The present invention is based on the discovery that optimum levels of resistance to acid dye stain and soiling resistance may be imparted to polyamide fibers by melt compounding a fiber-forming polyamide with a concentrate consisting of a combination of a sulfonated reagent and a thermoplastic carrier resin. The process is carried out subsequent to polymerization of the fiber-forming polyamide, and prior to the formation of the fibers. The invention thereby enables avoidance of the above enumerated disadvantages associated with prior art approaches to providing stain resistant and soilproof polyamide fibers.
The compositions are prepared by initially compounding the reagent with a thermoplastic carrier resin using standard extrusion equipment and techniques as would be known to one ordinarily skilled in the art. The concentrate is then melt compounded with a fiber-forming polyamide in a fiber spinning set-up to produce the desired fiber. Product fibers made according to the invention show durable stain-resistance properties equivalent to those achieved via the prior art methods, without the consequent disadvantages potentially associated with the said prior art methods. The product fibers also feature soil resistance superior to that known from these same prior art methods.
The thermoplastic carrier resin may be any thermally stable melt processable condensation polymer such as a polyester or polyamide, which is compatible with the fiber-forming polyamide, and may be crystalline or amorphous in nature. The resin preferably has a processing temperature of less than 300xc2x0 C., more preferably less than 270xc2x0 C. Preferred polyesters for the preparation of the concentrate include, but are not limited to, poly(ethylene terephthalate) known as PET, poly(trimethylene terephthalate) known as PTT, poly(butylene terephthalate) known as PBT, and their copolymers (e.g. poly(ethylene terephthalate-co-isophthalate) or copolyesters of poly(ethylene terephthalate) and 1,4-cyclohexane dimethanol, known as PETG) and mixtures or blends. Preferred polyamides include, but are not limited to, polyamide 6, polyamide 6,6, polyamide 11, polyamide 12, terpolymers of polyamide 6, 6,6 and 6, 12, and poly(trimethylhexamethylene terephthalamide) (3Me6T). The most preferred polyamides are types that have a lower propensity to degradation during processing in relation to polyamide 66. These most preferred polyamides are polyamide 11, polyamide 12, terpolymers of polyamide 6, 6,6 and 6, 12, and poly(trimethylhexamethylene terephthalamide) (3Me6T). Blends or mixtures of these resins with polyamide 6, polyamide 66, copolymers of polyamide 6 and polyamide 6,6, polyamide 6,12, and polyamide 6,9, or with the polyester resins previously mentioned are also suitable. During development of the present invention it was found that, if the reagent is compounded into either polyamide 6 or 66 in a melt-phase process to produce the concentrate, then substantial degradation of the polyamide carrier resin took place as determined through solution relative viscosity measurement. In addition, the percentage reagent, which could be compounded into the polyamide 6 or 6,6, was limited to about 20% by weight of the total concentrate weight. Product fibers formed by drawing and texturing fiber-forming polyamide when these polyamide 6 or 6,6 based concentrates were added thereto on the fiber spinning line displayed poorer stain resistance.
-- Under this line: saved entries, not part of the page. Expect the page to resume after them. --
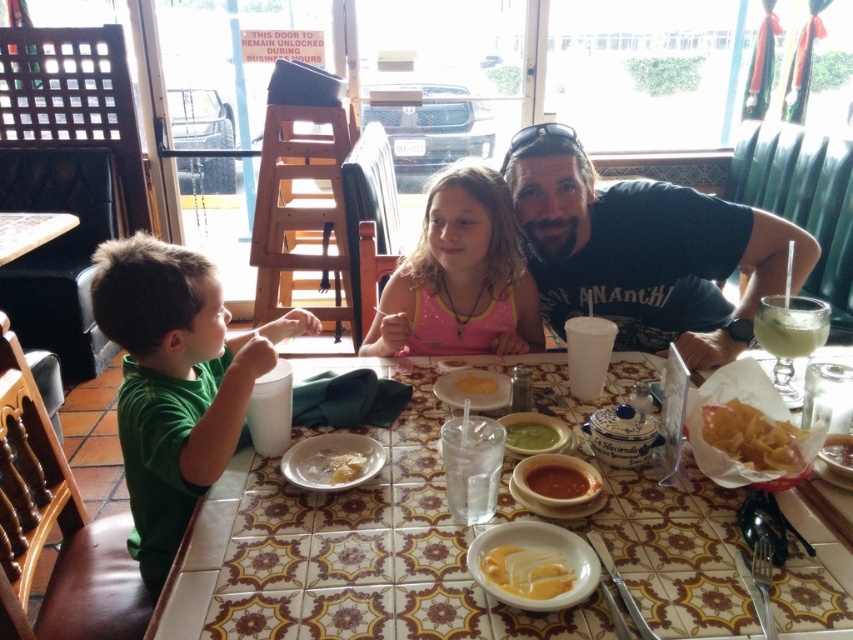 You are a server in a restaurant and need to determine which item on the table requires more space for serving. Based on the scene, which object between the green matte shirt at left and the white creamy soup at center takes up more space?

The green matte shirt at left has a larger size compared to the white creamy soup at center, so it requires more space for serving. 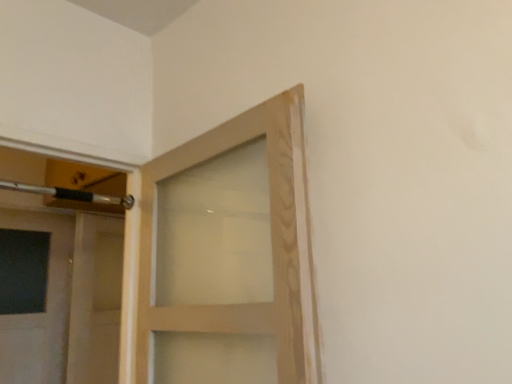 Question: Do you think matte wood door at center is within metallic silver door handle at upper left, or outside of it?

Choices:
 (A) outside
 (B) inside

Answer: (A)

Question: Looking at their shapes, would you say matte wood door at center is wider or thinner than metallic silver door handle at upper left?

Choices:
 (A) thin
 (B) wide

Answer: (B)

Question: Considering the positions of matte wood door at center and metallic silver door handle at upper left in the image, is matte wood door at center bigger or smaller than metallic silver door handle at upper left?

Choices:
 (A) small
 (B) big

Answer: (B)

Question: In the image, is metallic silver door handle at upper left positioned in front of or behind matte wood door at center?

Choices:
 (A) behind
 (B) front

Answer: (B)

Question: Is metallic silver door handle at upper left taller or shorter than matte wood door at center?

Choices:
 (A) short
 (B) tall

Answer: (A)

Question: Considering the positions of point (65, 192) and point (73, 301), is point (65, 192) closer or farther from the camera than point (73, 301)?

Choices:
 (A) closer
 (B) farther

Answer: (A)

Question: From a real-world perspective, is metallic silver door handle at upper left above or below matte wood door at center?

Choices:
 (A) below
 (B) above

Answer: (B)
The reagent is a sulfonated species, or a combination of two or more such species, preferably a colorless sulfonated aromatic compound. Most preferably, the reagent is a derivative of sulfoisophthalic acid; preferably a salt of 5-sulfoisophthalic acid with monovalent or multivalent metal species where the metal is an alkaline or alkaline earth metal; most preferably the reagent is the sodium or lithium salt of 5-sulfoisophthalic acid. Other preferred reagents include sulfobenzoic acid, preferably 3-sulfobenzoic acid or the sodium or lithium salt thereof.
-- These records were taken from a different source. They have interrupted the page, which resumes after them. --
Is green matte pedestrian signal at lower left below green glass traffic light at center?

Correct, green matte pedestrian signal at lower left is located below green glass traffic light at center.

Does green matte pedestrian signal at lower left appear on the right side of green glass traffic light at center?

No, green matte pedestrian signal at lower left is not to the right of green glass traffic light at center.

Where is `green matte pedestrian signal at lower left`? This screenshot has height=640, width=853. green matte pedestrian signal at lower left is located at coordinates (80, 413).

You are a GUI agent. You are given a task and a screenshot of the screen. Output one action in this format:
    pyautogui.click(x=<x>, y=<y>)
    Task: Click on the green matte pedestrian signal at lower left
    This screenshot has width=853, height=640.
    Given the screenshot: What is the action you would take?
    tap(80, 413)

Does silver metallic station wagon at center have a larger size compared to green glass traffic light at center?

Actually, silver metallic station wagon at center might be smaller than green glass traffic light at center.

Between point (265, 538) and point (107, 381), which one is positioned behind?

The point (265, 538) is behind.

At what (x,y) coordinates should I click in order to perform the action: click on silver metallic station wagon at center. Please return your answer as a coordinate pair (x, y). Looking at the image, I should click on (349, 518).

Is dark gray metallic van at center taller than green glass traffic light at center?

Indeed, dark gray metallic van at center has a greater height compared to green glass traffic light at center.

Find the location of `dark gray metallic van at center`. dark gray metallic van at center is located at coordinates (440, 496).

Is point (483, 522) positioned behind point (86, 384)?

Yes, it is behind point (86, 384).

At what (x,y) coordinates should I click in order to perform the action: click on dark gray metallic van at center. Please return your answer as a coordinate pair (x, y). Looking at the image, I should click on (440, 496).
The invention is applicable to any fiber-forming polyamide, or alloys or blends of fiber-forming polyamides. The preferred polyamides are polyamide 6 and polyamide 6,6, copolymers of polyamide 6 and 6,6, polyamide 6,12, terpolymers of polyamide 6, 6,6 and 6,12, polyamide 6,9, polyamide 11, polyamide 12, and mixtures or blends thereof. Most preferably the fiber-forming polyamide is either polyamide 6 or 6,6.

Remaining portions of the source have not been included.